Of the entries below, restate word for word only the section that runs from the line with "つの人気ファッションブランドやセ" to the line with "ンがTシャツを上品にしてくれてい", counting both ends.

Page images and extracted text:
☆ ☆ ☆ ☆

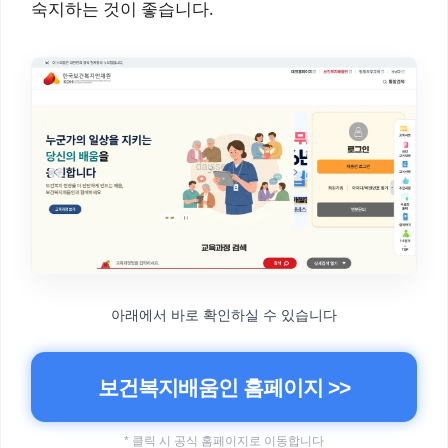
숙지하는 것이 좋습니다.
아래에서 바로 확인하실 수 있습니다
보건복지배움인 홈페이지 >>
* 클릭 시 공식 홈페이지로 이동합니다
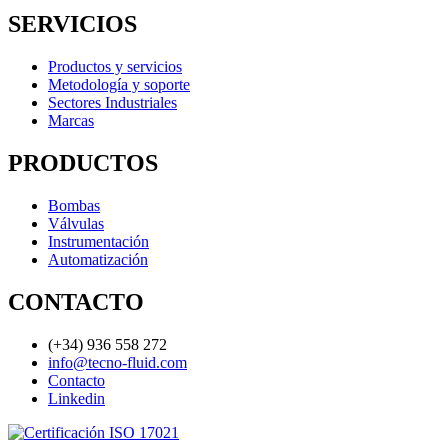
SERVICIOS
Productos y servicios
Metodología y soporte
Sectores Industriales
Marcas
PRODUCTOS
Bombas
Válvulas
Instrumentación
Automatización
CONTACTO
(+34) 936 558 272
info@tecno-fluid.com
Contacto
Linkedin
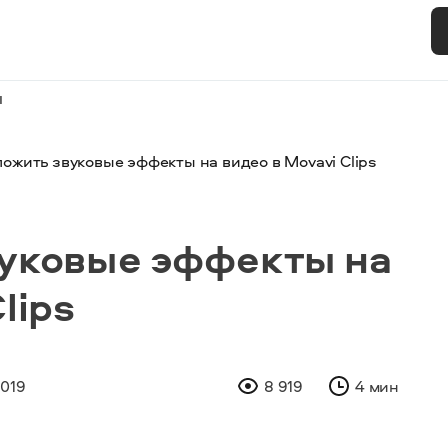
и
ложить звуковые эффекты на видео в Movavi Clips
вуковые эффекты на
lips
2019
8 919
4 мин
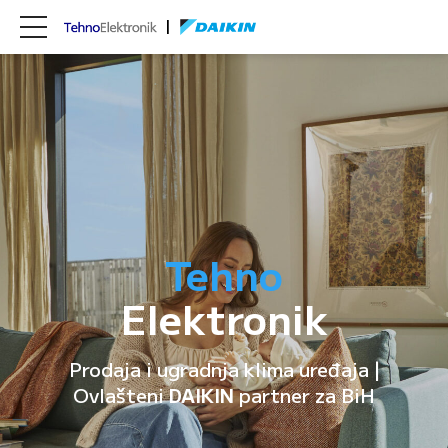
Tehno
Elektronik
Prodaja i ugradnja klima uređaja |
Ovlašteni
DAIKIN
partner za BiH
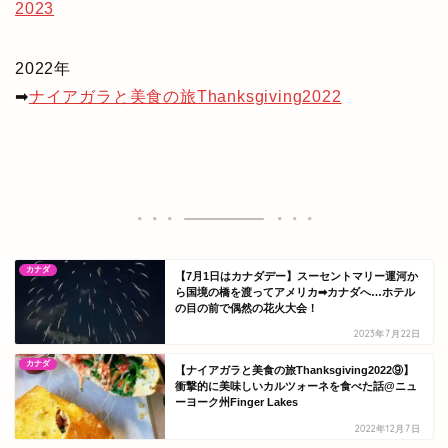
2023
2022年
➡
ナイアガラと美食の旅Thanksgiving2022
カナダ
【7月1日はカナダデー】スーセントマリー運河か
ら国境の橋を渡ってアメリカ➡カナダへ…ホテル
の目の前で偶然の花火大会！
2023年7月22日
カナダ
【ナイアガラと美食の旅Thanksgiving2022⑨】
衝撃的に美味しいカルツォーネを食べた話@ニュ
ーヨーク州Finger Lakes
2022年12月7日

☆ ☆ ☆ ☆

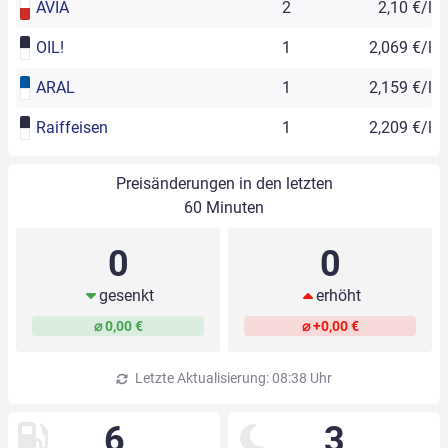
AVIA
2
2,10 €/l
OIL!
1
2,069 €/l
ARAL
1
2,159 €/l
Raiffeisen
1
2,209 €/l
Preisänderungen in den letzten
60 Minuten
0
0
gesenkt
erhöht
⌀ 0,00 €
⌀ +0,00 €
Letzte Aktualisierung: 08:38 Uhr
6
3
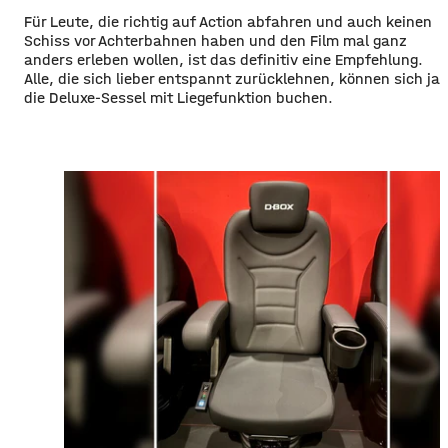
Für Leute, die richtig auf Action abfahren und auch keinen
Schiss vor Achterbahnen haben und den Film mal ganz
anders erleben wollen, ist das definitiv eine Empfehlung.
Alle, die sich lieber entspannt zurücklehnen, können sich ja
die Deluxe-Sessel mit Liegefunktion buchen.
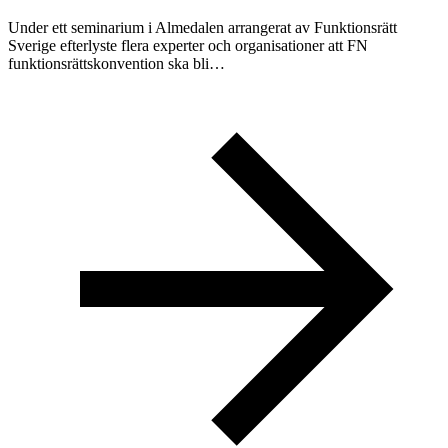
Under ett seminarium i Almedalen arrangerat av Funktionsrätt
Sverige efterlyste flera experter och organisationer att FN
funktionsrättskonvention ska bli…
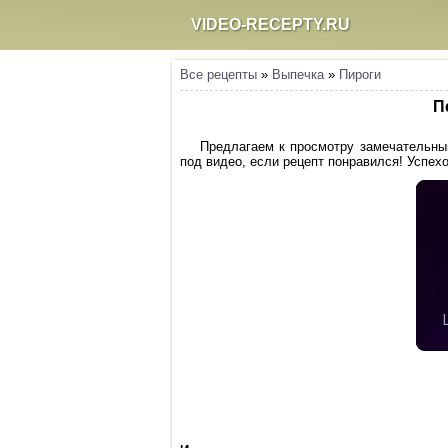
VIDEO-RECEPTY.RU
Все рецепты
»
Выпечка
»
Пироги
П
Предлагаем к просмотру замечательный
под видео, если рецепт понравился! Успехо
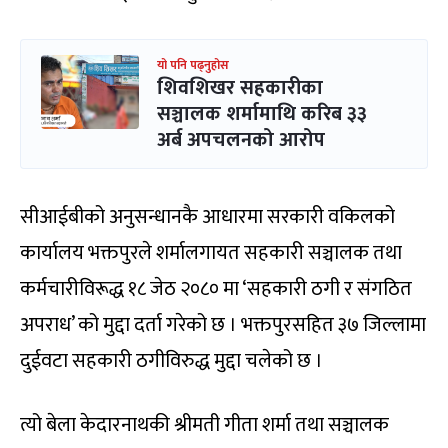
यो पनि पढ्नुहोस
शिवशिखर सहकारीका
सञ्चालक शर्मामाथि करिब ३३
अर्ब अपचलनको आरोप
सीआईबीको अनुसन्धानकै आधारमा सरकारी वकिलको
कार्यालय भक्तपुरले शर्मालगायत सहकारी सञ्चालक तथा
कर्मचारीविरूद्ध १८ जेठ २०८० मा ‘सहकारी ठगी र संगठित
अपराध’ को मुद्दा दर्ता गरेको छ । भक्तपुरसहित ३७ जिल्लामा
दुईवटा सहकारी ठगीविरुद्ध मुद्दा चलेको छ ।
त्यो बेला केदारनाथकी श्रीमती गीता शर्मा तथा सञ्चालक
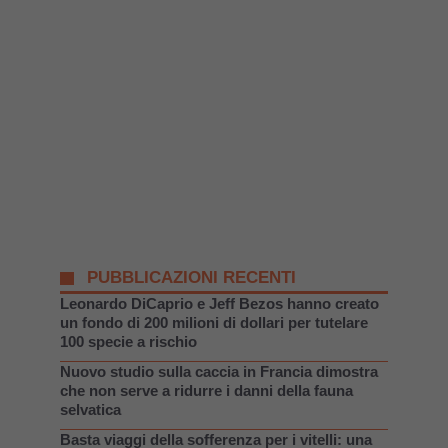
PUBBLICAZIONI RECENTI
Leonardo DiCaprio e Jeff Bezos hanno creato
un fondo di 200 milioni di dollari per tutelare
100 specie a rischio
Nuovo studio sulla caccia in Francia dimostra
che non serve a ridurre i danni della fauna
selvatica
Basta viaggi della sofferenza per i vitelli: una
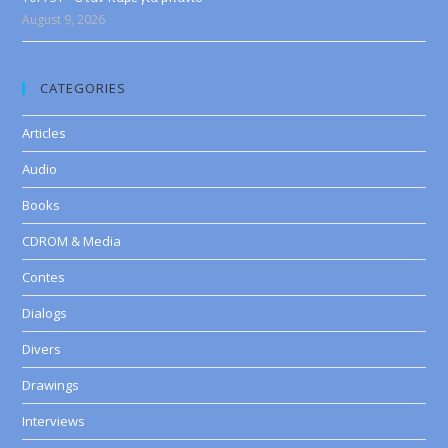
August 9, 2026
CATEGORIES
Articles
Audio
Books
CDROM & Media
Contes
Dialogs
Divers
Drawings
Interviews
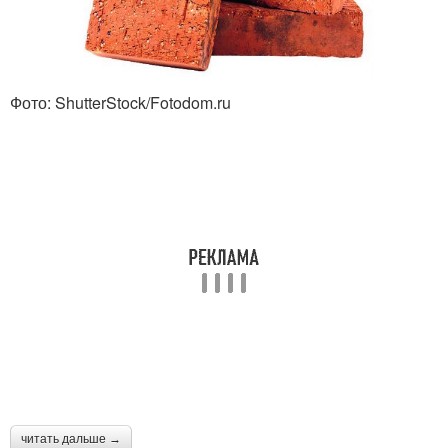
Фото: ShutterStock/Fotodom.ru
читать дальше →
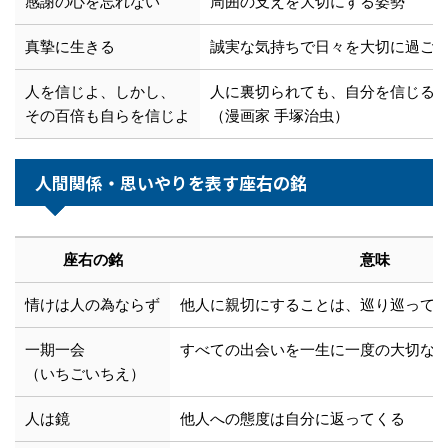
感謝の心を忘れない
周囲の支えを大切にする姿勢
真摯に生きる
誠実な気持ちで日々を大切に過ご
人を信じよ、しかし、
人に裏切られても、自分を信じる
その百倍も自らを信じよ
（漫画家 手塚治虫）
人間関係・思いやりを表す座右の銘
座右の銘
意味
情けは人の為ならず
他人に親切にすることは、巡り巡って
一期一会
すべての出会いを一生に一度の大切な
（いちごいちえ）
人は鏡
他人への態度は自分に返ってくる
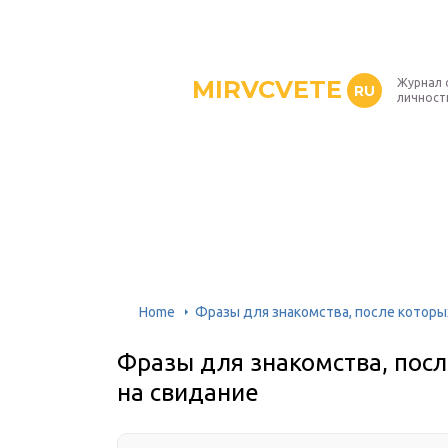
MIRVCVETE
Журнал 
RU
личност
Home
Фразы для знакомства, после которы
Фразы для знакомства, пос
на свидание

☆ ☆ ☆ ☆

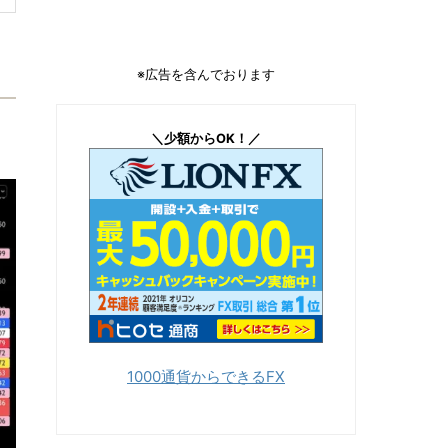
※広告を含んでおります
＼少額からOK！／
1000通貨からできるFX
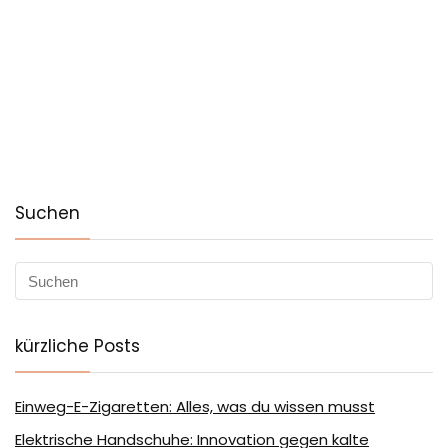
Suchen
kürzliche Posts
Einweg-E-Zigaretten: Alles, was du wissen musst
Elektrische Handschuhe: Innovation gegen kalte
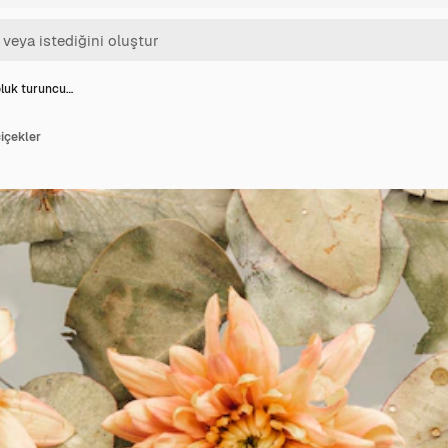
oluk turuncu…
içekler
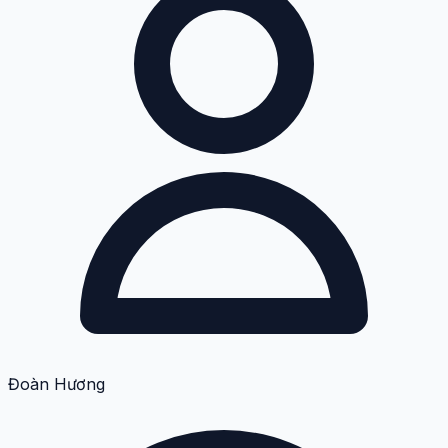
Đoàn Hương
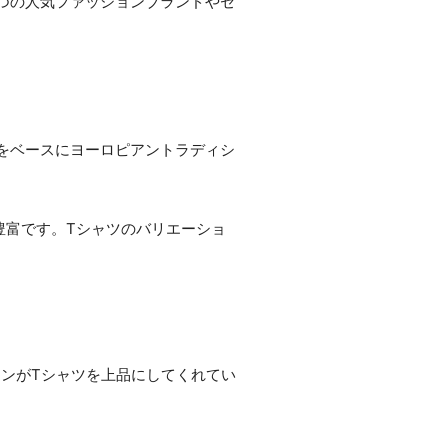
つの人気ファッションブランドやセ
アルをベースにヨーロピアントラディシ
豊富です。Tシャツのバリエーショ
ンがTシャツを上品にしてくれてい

☆ ☆ ☆ ☆

◆ **RESPONSE TO THE TASK**
つの人気ファッションブランドやセ
アルをベースにヨーロピアントラディシ
豊富です。Tシャツのバリエーショ
ンがTシャツを上品にしてくれてい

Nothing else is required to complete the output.